■ Task item
Go through the listing below. Copy each line that has the string "Dámská".

********************

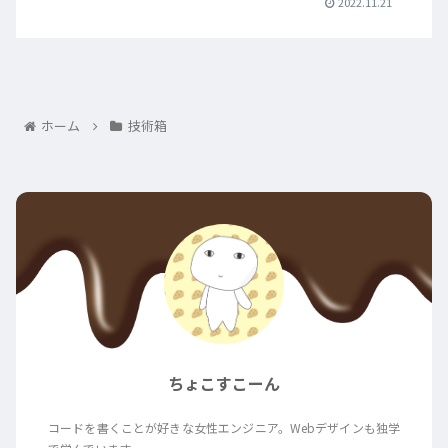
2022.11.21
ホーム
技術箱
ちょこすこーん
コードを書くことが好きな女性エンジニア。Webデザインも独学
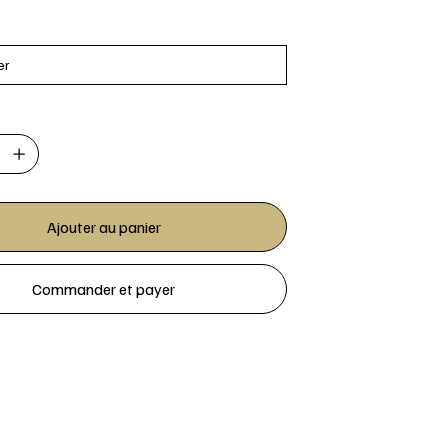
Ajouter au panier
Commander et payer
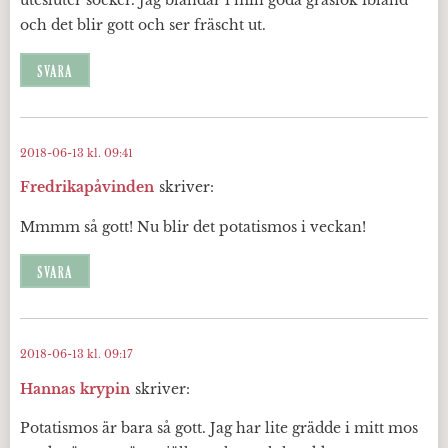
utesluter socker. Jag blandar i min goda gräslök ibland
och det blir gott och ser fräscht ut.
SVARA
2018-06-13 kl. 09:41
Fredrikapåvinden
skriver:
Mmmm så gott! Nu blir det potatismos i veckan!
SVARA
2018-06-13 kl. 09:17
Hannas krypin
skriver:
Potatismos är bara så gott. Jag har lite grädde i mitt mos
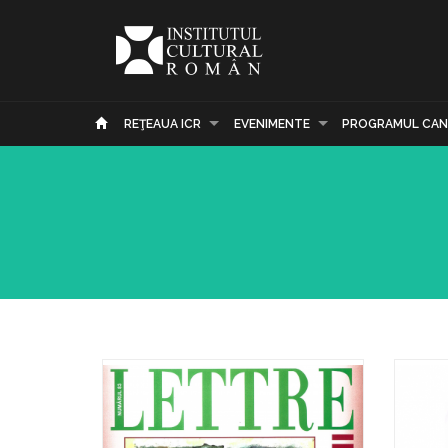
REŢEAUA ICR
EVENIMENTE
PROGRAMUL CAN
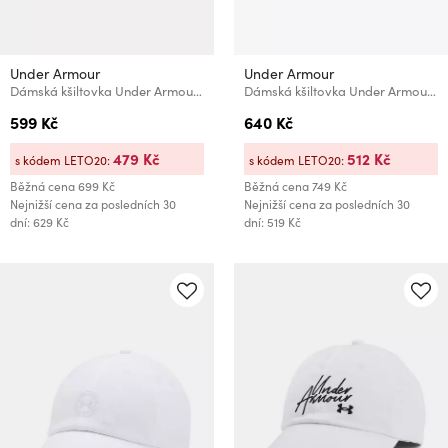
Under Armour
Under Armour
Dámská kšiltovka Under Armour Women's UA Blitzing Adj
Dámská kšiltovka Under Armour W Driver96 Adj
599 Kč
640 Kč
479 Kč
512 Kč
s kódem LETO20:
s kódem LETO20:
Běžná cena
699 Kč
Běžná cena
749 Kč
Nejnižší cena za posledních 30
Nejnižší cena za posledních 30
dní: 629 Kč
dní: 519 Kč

********************

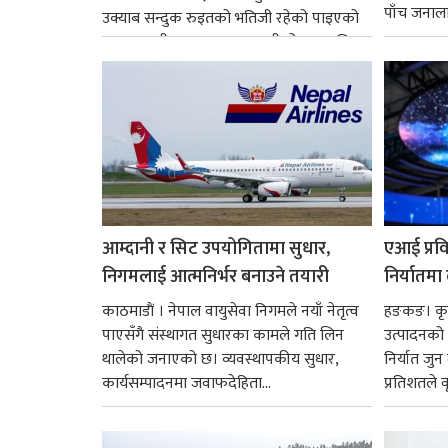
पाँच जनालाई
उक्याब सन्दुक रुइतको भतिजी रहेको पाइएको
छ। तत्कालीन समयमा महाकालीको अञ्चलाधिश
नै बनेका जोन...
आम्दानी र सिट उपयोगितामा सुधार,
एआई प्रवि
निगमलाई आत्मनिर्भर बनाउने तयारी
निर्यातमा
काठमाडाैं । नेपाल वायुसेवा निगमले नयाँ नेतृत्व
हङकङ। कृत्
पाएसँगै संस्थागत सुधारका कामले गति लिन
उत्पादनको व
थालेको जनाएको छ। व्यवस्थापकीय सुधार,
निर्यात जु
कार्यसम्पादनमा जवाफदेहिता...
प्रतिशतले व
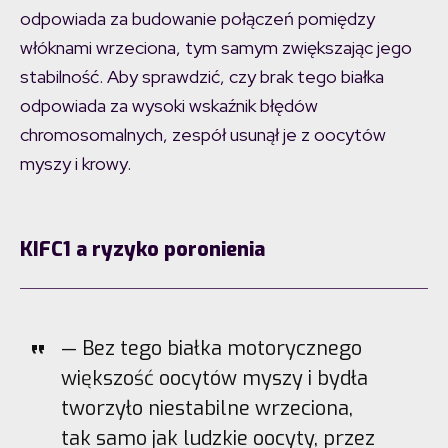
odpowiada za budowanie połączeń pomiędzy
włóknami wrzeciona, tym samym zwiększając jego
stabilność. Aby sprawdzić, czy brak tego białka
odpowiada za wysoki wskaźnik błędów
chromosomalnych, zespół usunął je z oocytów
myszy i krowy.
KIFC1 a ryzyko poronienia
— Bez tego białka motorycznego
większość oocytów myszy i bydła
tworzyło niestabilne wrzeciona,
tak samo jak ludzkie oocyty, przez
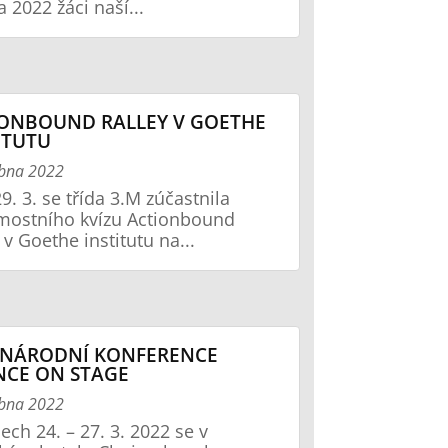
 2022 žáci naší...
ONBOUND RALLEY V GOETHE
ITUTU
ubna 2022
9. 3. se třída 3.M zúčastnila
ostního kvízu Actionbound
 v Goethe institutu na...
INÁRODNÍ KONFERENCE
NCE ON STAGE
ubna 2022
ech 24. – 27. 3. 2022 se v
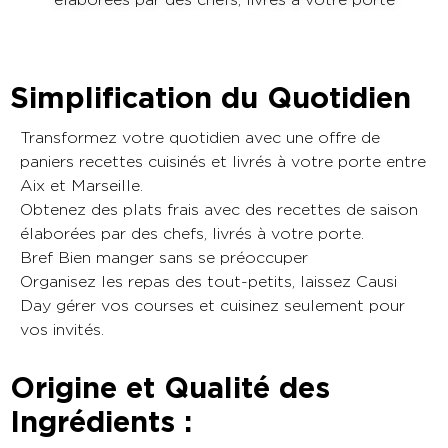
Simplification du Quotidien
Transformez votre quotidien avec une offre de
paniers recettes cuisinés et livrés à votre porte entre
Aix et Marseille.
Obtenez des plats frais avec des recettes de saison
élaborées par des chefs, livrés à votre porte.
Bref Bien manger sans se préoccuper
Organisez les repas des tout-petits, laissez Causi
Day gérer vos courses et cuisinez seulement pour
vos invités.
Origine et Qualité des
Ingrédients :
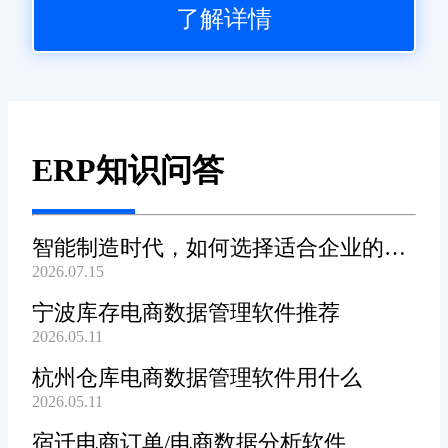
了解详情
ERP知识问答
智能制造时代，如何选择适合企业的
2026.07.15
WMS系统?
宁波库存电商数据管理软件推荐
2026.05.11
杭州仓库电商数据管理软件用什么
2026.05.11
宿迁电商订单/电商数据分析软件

********************

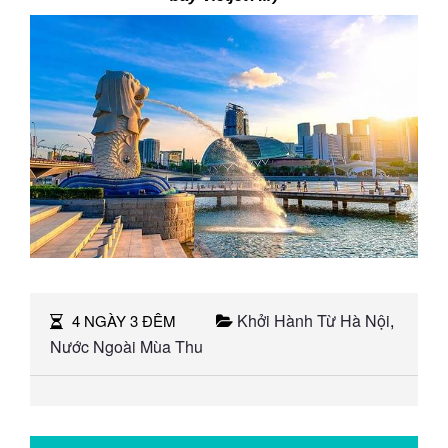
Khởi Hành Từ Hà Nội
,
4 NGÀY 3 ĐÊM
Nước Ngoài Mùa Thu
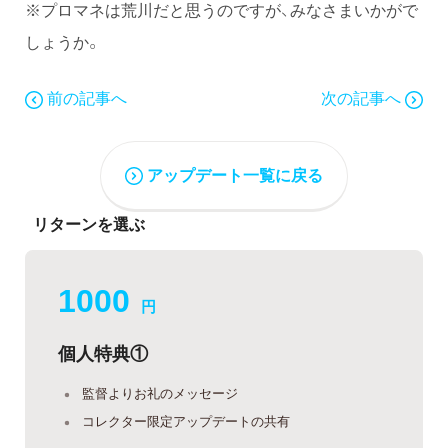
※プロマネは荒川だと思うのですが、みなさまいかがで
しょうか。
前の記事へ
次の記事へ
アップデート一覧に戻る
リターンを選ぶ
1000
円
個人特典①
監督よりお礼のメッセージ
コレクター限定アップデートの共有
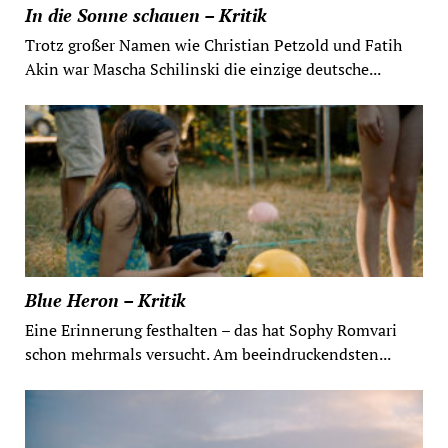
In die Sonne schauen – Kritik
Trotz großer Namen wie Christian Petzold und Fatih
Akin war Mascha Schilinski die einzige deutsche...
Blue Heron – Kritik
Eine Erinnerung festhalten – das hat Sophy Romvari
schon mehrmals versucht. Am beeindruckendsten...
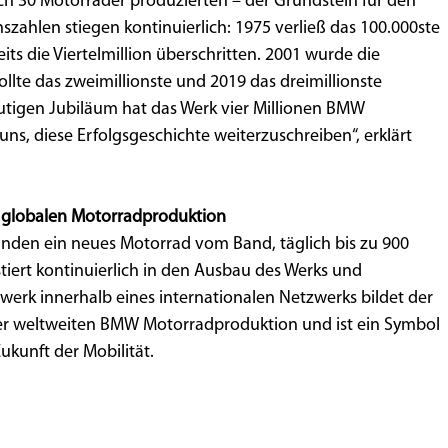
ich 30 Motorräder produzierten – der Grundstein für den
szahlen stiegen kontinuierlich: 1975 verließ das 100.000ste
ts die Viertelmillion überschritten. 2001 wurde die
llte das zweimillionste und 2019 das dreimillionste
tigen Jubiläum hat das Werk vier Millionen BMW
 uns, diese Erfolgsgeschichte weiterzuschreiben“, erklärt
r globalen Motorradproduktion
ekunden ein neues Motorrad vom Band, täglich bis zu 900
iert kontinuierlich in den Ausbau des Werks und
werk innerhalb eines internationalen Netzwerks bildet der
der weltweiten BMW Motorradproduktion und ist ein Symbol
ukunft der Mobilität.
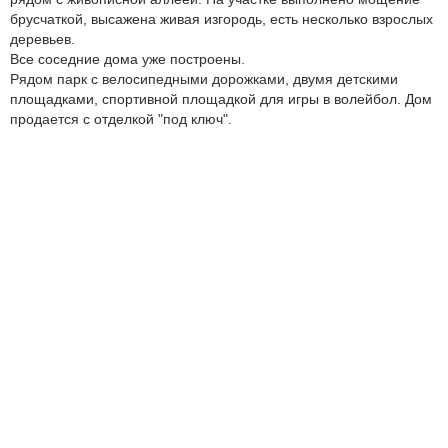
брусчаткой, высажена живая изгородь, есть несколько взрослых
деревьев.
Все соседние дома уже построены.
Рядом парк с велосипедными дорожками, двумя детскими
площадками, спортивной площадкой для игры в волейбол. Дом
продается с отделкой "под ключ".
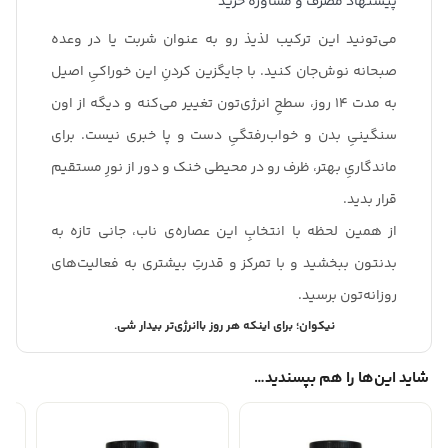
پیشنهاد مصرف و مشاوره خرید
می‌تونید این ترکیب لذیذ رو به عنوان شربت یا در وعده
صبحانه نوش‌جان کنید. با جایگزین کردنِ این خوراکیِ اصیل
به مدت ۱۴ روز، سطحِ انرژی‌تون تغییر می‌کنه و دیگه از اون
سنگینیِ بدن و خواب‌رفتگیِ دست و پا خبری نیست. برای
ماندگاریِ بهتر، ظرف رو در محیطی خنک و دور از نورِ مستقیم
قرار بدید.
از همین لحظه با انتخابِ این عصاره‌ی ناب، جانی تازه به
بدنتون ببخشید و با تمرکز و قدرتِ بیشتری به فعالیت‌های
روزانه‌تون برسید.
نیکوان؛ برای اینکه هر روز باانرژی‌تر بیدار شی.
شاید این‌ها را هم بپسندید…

********************

■ The answer
Dámská kšiltovka Under Armour Women's UA Blitzing Adj
Dámská kšiltovka Under Armour W Driver96 Adj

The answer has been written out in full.